By BRIAN FALLOW
The New Zealand dollar barely held on to its weekend gains yesterday as the markets awaited the next move by the big powers to support the euro.
The kiwi had gained about half a cent to US41.3c over the weekend in the wake of concerted intervention by the European, United States, Japanese and Canadian central banks to buy the euro. The intervention pushed the euro up 4c to US90c before it consolidated around 88c, a level it held through local and Asian trading yesterday.
The New Zealand dollar firmed to US41.5c yesterday before slipping back to end the day around 41.3c again.
"We have seen buying from local exporters today mainly because they perceive a temporary bottom for the kiwi as it has been trading closely correlated with the euro for some time," said Citibank dealer Dean Sheridan.
Bank of New Zealand foreign exchange manager Greg Ball said: "The markets don't know which way to play it, because whilst we are getting an intervention, [US Treasury Secretary Lawrence] Summers is saying that the US still has a strong-dollar policy."
At this stage the intervention seemed a bit fragile and US support for it lukewarm, Mr Ball said.
Friday's intervention, thought to have cost between $US3 billion ($7.2 billion) and $US5 billion, gained extra credibility from its including the US Federal Reserve.

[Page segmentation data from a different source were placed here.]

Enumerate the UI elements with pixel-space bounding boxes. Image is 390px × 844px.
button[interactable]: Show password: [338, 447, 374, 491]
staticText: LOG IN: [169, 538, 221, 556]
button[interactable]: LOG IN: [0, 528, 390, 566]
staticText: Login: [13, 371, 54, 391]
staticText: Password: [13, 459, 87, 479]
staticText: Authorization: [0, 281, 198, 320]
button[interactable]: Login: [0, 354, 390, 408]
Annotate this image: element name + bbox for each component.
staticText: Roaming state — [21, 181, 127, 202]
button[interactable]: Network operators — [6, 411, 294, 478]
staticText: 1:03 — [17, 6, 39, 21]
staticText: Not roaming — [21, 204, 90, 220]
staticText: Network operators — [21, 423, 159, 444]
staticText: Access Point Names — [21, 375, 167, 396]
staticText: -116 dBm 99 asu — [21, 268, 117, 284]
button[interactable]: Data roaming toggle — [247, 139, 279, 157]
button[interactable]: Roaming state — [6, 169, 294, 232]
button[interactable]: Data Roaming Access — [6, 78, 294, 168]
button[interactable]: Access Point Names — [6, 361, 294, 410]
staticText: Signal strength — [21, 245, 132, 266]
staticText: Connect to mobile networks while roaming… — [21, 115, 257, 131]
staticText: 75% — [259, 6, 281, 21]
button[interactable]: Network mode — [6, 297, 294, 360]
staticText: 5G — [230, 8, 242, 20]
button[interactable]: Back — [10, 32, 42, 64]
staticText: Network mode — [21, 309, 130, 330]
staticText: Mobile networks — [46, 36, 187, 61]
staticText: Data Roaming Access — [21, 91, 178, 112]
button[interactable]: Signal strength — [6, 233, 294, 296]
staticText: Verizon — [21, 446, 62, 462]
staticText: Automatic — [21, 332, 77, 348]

It was followed up by a statement from the Group of Seven (G7) leading industrial powers, meeting in Prague, who said they were acting out of "shared concern for the potential implications of recent movements in the euro for the world economy."

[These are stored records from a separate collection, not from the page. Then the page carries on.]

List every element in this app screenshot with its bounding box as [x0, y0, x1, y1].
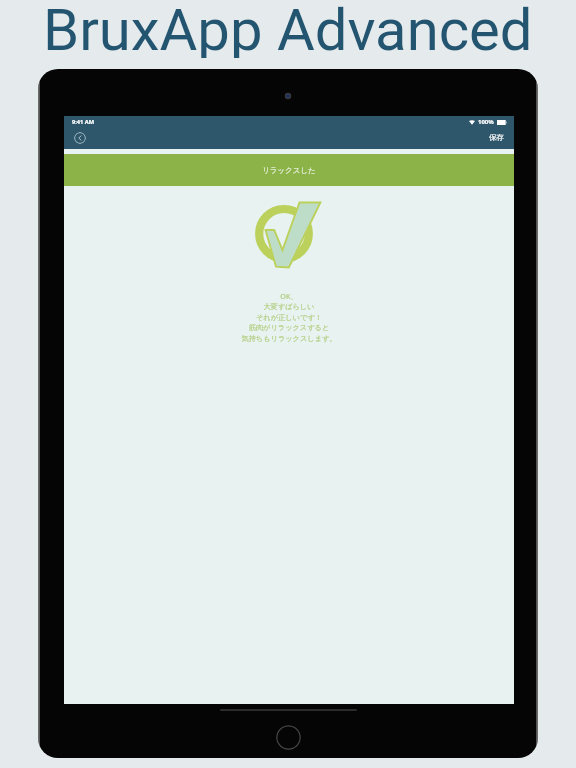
- staticText: 保存: [489, 133, 504, 142]
- button[interactable]: リラックスした: [64, 154, 514, 186]
- staticText: リラックスした: [262, 166, 316, 175]
- staticText: それが正しいです！: [64, 313, 514, 322]
- staticText: 筋肉がリラックスすると: [64, 323, 514, 332]
- staticText: 大変すばらしい: [64, 302, 514, 311]
- staticText: 9:41 AM: [72, 118, 95, 126]
- button[interactable]: Home: [276, 725, 301, 750]
- staticText: 気持ちもリラックスします。: [64, 334, 514, 343]
- staticText: BruxApp Advanced: [43, 0, 533, 58]
- staticText: 100%: [478, 118, 494, 126]
- button[interactable]: 保存: [486, 130, 507, 145]
- staticText: OK、: [64, 291, 514, 301]
- button[interactable]: Back: [74, 132, 86, 144]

The euro has fallen relentlessly since its launch at the start of last year, losing more than 25 per cent of its value, and over the past three months the New Zealand and Australian dollars have moved in locked step with it.
While G7 policymakers may have acted in concert, the markets noted differences in their comments. European Central Bank president Wim Duisenberg talked about the "orderly reversal" of the euro's decline.
But Mr Summers was at pains to stress that the policy of a strong dollar being good for the United States remained intact.
However, the strong dollar has helped to push the US current account deficit to about 4.5 per cent of GDP, while a string of big US companies have recently bemoaned exchange-rate impacts on their earnings.
Further intervention to support the euro would be needed, said local dealers.
"It's critical," Mr Sheridan said.
"If they don't follow through and get the euro above 90c within the next 24 or 48 hours, the market will take them on and it will be at 82c by the end of the week."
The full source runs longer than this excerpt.